I don't think so -- it's just the way ALTER TABLE is designed to work.
We don't promise that the subcommands are going to be executed in the
order that they are given, and thus this sort of thing can happen.
I suspect a mechanism that would throw an error at trying to drop the
constraint would be too complicated / brittle / laborious to write.
I wouldn’t want an error. At the start of the command the constraint existed and its presence then would be enough. It is immaterial that it went away during the command. But it’s definitely not something that seems worth spending a non-trivial amount of effort on.
(This is correct for 18; for 17 and earlier, the mention of NOT VALID
needs to be removed.) Of course, in 18 you'd rely on ADD NOT NULL NOT
VALID instead of using a separate CHECK constraint.
Yeah, the main question here is whether we want to document for v17 and earlier what the article points out regarding locks.
Not sure if this reads better:
if a valid <literal>CHECK</literal> constraint is
found (and is not dropped in the same command) which
proves no <literal>NULL</literal> can exist, then
If a valid check constraint exists (and is not dropped in the same command) which proves the absence of NULLs, then
I do agree the parenthetical should appear closer to the word constraint.
David J.
I like your versions that emphasize: don’t drop the constraint in the same alter table set no null command.
Similar to David’s point, I spent some time trying to figure out a simple refactoring to carry the optimization all the way to the end but it might require executing “set not null” sooner which has a big impact. Another option is only implement a special treatment for this specific use case but it is a code smell to me. I believe a small clarification for the doc entry is the most efficient thing.
On Thursday, July 31, 2025, 09:01, David G. Johnston <david.g.johnston@gmail.com> wrote:
On Thursday, July 31, 2025, Álvaro Herrera <alvherre@kurilemu.de> wrote:On 2025-Jul-30, David G. Johnston wrote:
> On Wed, Jul 30, 2025, 13:55 PG Doc comments form <noreply@postgresql.org>
> wrote:
> > The "table scan is skipped" optimization can use some clarification
> >
> > https://www.postgresql.org/doc s/current/sql-altertable.html# SQL-ALTERTABLE-DESC-SET-DROP- NOT-NULL
> > My proposal is "then the table scan is skipped if the alter statement
> > doesn't drop the constraint."
> I'm kinda hoping this is actually just a fixable bug...
I don't think so -- it's just the way ALTER TABLE is designed to work.
We don't promise that the subcommands are going to be executed in the
order that they are given, and thus this sort of thing can happen.
I suspect a mechanism that would throw an error at trying to drop the
constraint would be too complicated / brittle / laborious to write.I wouldn’t want an error. At the start of the command the constraint existed and its presence then would be enough. It is immaterial that it went away during the command. But it’s definitely not something that seems worth spending a non-trivial amount of effort on.

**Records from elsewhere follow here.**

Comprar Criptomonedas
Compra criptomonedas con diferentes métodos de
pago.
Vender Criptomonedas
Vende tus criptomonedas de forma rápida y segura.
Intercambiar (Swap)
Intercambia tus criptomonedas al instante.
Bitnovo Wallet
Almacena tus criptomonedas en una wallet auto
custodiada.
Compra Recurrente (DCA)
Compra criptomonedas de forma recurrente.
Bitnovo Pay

(This is correct for 18; for 17 and earlier, the mention of NOT VALID
needs to be removed.) Of course, in 18 you'd rely on ADD NOT NULL NOT
VALID instead of using a separate CHECK constraint.Yeah, the main question here is whether we want to document for v17 and earlier what the article points out regarding locks.

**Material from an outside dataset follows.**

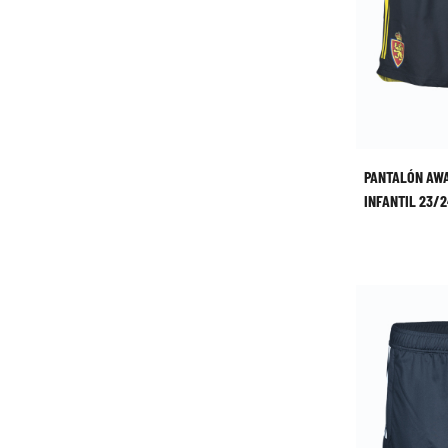
PANTALÓN AWA
INFANTIL 23/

Not sure if this reads better:
if a valid <literal>CHECK</literal> constraint is
found (and is not dropped in the same command) which
proves no <literal>NULL</literal> can exist, thenIf a valid check constraint exists (and is not dropped in the same command) which proves the absence of NULLs, thenI do agree the parenthetical should appear closer to the word constraint.David J.

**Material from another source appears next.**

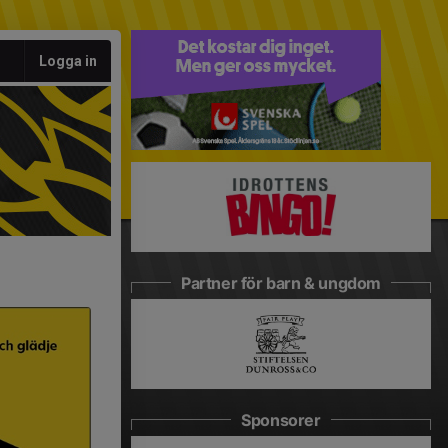
Logga in
Partner för barn & ungdom
Sponsorer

Re: further clarification: alter table alter column set not null - table scan is skipped
От
Álvaro Herrera
Дата:
On 2025-Jul-31, Shuyu Pan wrote: > I like your versions that emphasize: don’t drop the constraint in the > same alter table set no null command. Similar to David’s point, I > spent some time trying to figure out a simple refactoring to carry the > optimization all the way to the end but it might require executing > “set not null” sooner which has a big impact. Another option is only > implement a special treatment for this specific use case but it is a > code smell to me. Oh yeah, delaying the drop is much more likely to break other things. I was more thinking along the lines of maintaining a list of columns that are known non-null at the start of the command (a bitmapset actually). This could be computed in ALTER TABLE phase 1, and used later to determine that no scans are needed. But this is a lot of mechanism which is useless 99% of the time, and moreso now that you can directly add the NOT NULL constraints as NOT VALID to start with, which saves having to mess with a separate CHECK constraint. > I believe a small clarification for the doc entry is the most efficient thing. Okay, I've pushed the change to all branches using David Johnston's suggested wording. Thank you all! -- Álvaro Herrera Breisgau, Deutschland — https://www.EnterpriseDB.com/
Thanks a lot Álvaro for preparing the clarification so quickly. Looking forward to the release.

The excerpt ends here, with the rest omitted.